"İnsan özgür olmadıkça mutlu olamaz" (Dante)

27 Nisan 2015 Pazartesi

Dostluk



Dostluk kutsaldır. 
Dili, dini, milleti ne olursa olsun, kişinin tereddüt etmeden canını, malını ve sevdiklerini emanet edebileceği bir dostu olmalı. "Bir dostu" dedim çünkü "dost" kavramı çok farklıdır. Herkesle arkadaşlık yapabilirsiniz ama herkesle dost olamazsınız. Zaten insanın dostunun sayısı da bir elin parmaklarını geçmez, geçmemeli. 
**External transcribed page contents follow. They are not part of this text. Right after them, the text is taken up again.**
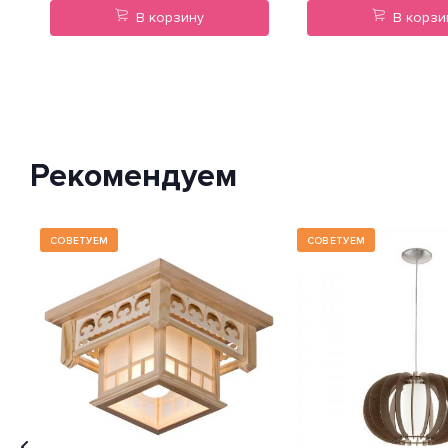
В корзину
В корзи
Рекомендуем
СОВЕТУЕМ
СОВЕТУЕМ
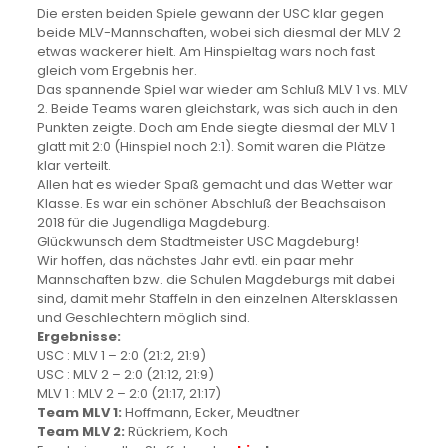
Die ersten beiden Spiele gewann der USC klar gegen
beide MLV-Mannschaften, wobei sich diesmal der MLV 2
etwas wackerer hielt. Am Hinspieltag wars noch fast
gleich vom Ergebnis her.
Das spannende Spiel war wieder am Schluß MLV 1 vs. MLV
2. Beide Teams waren gleichstark, was sich auch in den
Punkten zeigte. Doch am Ende siegte diesmal der MLV 1
glatt mit 2:0 (Hinspiel noch 2:1). Somit waren die Plätze
klar verteilt.
Allen hat es wieder Spaß gemacht und das Wetter war
Klasse. Es war ein schöner Abschluß der Beachsaison
2018 für die Jugendliga Magdeburg.
Glückwunsch dem Stadtmeister USC Magdeburg!
Wir hoffen, das nächstes Jahr evtl. ein paar mehr
Mannschaften bzw. die Schulen Magdeburgs mit dabei
sind, damit mehr Staffeln in den einzelnen Altersklassen
und Geschlechtern möglich sind.
Ergebnisse:
USC : MLV 1 – 2:0 (21:2, 21:9)
USC : MLV 2 – 2:0 (21:12, 21:9)
MLV 1 : MLV 2 – 2:0 (21:17, 21:17)
Team MLV 1:
Hoffmann, Ecker, Meudtner
Team MLV 2:
Rückriem, Koch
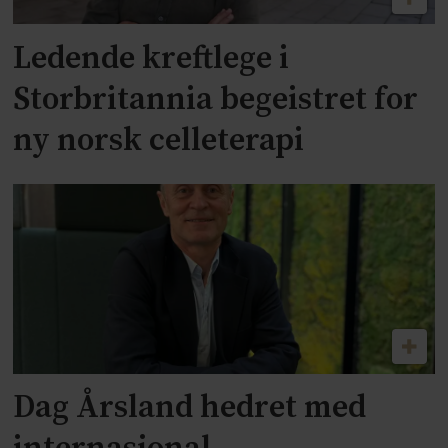
Ledende kreftlege i
Storbritannia begeistret for
ny norsk celleterapi
Dag Årsland hedret med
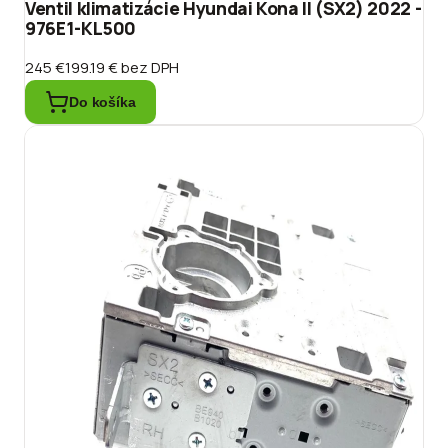
Ventil klimatizácie Hyundai Kona II (SX2) 2022 -
976E1-KL500
245 €
199.19 €
bez DPH
Do košíka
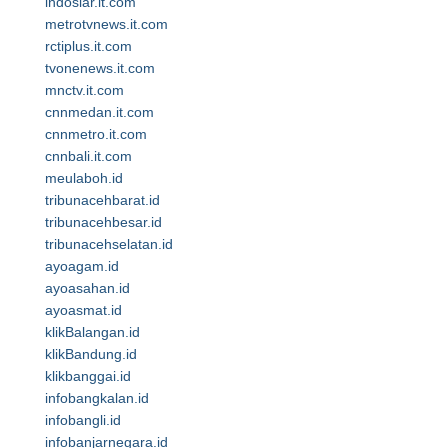
indosiar.it.com
metrotvnews.it.com
rctiplus.it.com
tvonenews.it.com
mnctv.it.com
cnnmedan.it.com
cnnmetro.it.com
cnnbali.it.com
meulaboh.id
tribunacehbarat.id
tribunacehbesar.id
tribunacehselatan.id
ayoagam.id
ayoasahan.id
ayoasmat.id
klikBalangan.id
klikBandung.id
klikbanggai.id
infobangkalan.id
infobangli.id
infobanjarnegara.id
Okul yıllarımdan bu yana yüzlerce arkadaşım olmuştur. Hepsiyle de gayet samimi diyaloglara girmişizdir. Kimi not arkadaşlığı, kimi boş vakit doldurmak için kurulmuş arkadaşlıklardı. Notlarımı paylaştım, kimseden saklamadım. Boş vakitlerimi de kimseden esirgemedim. Fakat okul dönemi bitince geriye yalnızca 11 sağlam dostum kaldı. Düşünün 32 yaşıma yaklaşıyorum ve 11 sağlam dost edinebilmişim. Buna iş hayatından edindiğim 11 kişiyi de eklersek 22 eder :) Şükür... Dost diyebileceğim 22 insan var ömrümde. 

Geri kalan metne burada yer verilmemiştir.